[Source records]

··········

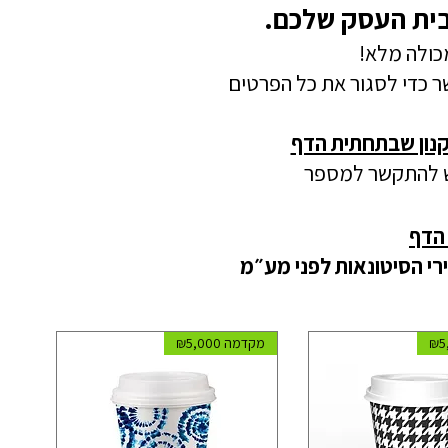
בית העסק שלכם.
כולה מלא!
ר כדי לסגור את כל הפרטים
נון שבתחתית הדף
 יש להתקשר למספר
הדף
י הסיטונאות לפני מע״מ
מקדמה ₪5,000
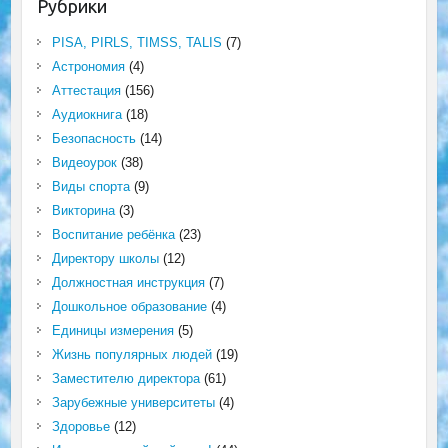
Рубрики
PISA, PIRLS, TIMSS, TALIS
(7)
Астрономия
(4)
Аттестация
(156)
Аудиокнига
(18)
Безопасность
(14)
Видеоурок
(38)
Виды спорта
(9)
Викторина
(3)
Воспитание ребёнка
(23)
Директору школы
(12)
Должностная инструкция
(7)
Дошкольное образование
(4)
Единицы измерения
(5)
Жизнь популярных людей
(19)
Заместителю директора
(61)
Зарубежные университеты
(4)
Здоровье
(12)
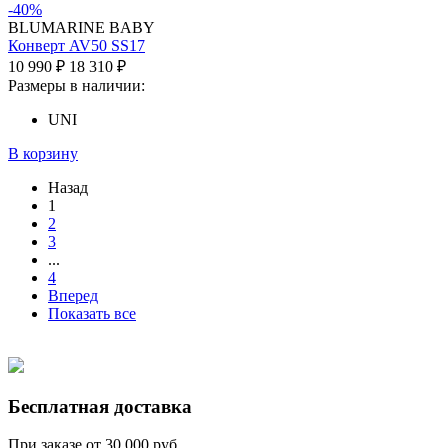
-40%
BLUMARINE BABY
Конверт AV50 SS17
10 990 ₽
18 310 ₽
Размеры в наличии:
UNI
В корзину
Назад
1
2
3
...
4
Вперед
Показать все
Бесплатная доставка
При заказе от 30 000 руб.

··········

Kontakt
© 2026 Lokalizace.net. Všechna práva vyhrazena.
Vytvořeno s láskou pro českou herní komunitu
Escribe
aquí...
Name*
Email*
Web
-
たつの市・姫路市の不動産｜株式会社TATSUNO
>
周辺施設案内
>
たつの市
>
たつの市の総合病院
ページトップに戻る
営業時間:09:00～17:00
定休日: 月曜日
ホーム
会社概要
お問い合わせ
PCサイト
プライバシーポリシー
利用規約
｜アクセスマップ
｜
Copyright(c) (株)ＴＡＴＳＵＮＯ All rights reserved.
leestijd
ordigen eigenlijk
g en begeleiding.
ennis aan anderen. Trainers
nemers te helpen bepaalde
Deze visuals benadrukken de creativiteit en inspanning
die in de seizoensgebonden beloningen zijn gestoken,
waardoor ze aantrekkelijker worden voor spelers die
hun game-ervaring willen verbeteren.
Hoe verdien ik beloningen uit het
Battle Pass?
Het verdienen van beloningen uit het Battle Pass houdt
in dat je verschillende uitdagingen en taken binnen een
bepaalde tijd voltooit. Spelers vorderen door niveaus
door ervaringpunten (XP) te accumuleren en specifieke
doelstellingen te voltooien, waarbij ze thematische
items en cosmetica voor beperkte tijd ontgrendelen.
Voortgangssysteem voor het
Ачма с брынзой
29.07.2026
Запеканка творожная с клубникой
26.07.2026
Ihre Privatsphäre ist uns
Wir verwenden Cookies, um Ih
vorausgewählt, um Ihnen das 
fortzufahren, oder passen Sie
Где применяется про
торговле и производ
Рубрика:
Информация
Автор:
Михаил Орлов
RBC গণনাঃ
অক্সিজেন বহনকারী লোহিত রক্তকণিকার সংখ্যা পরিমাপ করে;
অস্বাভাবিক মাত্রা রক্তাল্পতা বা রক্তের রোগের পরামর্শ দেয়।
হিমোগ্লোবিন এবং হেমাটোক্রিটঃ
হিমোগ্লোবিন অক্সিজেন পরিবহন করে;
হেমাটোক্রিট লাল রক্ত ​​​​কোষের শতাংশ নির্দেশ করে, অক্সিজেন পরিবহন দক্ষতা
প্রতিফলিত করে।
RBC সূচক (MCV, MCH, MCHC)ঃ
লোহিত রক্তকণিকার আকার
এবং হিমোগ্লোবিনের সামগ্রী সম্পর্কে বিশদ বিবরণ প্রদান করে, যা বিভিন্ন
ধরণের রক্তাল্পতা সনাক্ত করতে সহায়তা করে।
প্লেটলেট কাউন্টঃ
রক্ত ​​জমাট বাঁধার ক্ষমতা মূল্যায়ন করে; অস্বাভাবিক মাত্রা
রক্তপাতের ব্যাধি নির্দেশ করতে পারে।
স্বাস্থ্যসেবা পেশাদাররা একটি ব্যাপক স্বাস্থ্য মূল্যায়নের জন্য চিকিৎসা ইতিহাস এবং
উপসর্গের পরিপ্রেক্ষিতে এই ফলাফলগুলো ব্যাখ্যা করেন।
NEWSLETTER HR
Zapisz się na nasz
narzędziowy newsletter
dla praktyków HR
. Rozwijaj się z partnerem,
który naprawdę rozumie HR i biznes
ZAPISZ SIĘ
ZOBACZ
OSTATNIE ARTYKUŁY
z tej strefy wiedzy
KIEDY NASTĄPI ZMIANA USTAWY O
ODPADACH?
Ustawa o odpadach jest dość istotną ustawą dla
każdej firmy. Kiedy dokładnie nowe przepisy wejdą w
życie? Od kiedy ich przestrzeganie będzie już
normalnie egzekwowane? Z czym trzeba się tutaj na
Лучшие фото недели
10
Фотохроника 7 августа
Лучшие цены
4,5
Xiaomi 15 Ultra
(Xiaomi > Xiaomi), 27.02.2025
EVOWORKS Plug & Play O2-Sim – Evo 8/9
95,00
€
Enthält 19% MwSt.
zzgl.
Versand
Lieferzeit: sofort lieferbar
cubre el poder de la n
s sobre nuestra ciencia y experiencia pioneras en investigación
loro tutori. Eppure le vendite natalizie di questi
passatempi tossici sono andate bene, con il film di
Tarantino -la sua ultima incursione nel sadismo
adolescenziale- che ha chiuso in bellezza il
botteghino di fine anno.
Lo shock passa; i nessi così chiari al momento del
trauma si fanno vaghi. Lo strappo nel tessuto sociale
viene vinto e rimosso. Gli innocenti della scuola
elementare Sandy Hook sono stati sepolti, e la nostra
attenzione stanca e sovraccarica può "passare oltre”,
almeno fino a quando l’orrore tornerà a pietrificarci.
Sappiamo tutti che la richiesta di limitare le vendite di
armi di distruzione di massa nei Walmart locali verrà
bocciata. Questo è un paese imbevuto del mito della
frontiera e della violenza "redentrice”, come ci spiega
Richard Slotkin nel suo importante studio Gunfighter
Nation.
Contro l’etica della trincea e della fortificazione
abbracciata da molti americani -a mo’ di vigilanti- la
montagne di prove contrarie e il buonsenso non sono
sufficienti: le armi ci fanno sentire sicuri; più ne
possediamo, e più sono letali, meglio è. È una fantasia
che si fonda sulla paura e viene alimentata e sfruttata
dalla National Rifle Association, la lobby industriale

··········

**Activity**
The required output is every line above that contains the string "Battle".

**Solution to the exercise**
Battle Pass?
Het verdienen van beloningen uit het Battle Pass houdt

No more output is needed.